Watson Analytics: The Data Scientist Accelerator

September 19, 2014
310 Views

On Tuesday, September 16, at Times Square New York, IBM announced the forthcoming release of its Watson Analytics platform. This freemium SAAS offering is positioned to be a *true* game-changer in the fields of big data analytics, business intelligence, and data science. As a pure SAAS solution, it requires no bulky installs onto your PC. It’s touted as a “data scientist accelerator, not a data scientist replacement”.

On Tuesday, September 16, at Times Square New York, IBM announced the forthcoming release of its Watson Analytics platform. This freemium SAAS offering is positioned to be a *true* game-changer in the fields of big data analytics, business intelligence, and data science. As a pure SAAS solution, it requires no bulky installs onto your PC. It’s touted as a “data scientist accelerator, not a data scientist replacement”.

As a data scientist myself, I am super excited to see that there will soon be a single tool I can turn to for help in quickly complete all data science processes – from data clean-up, to data modeling, and even model evaluation and data visualization.

It doesn’t replace the data scientist, Watson Analytics frees the data scientist from boring, tedious tasks so that he or she has more time to innovate.
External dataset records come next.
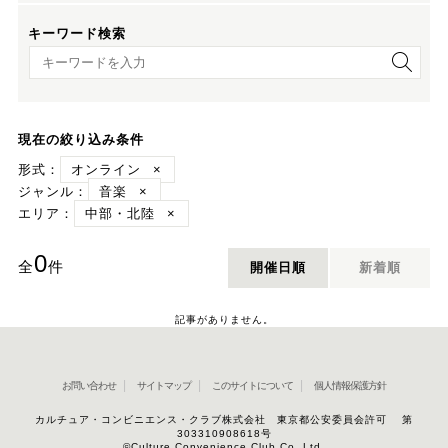
キーワード検索
キーワード検索
現在の絞り込み条件
形式：
オンライン
×
ジャンル：
音楽
×
エリア：
中部・北陸
×
0
全
件
開催日順
新着順
記事がありません。
お問い合わせ
サイトマップ
このサイトについて
個人情報保護方針
カルチュア・コンビニエンス・クラブ株式会社 東京都公安委員会許可 第
303310908618号
©Culture Convenience Club Co.,Ltd.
Here’s how Watson Analytics works… You upload your data to the platform for free and then allow the platform to suggest changes and otherwise help you clean your dataset. Once the data is clean, you can ask Watson Analytics a question about that data and it will begin working its magic to get you quick and concise answers. As part of that “magic”, Watson Analytics accesses and runs all compatible algorithms that comprise the SPSS Modeler workbench. It then scores those models, returns results, produces visualizations, and allows you to explore and interact to get a deeper understanding of your data insights. Let me explain in a little more detail exactly how all of this works…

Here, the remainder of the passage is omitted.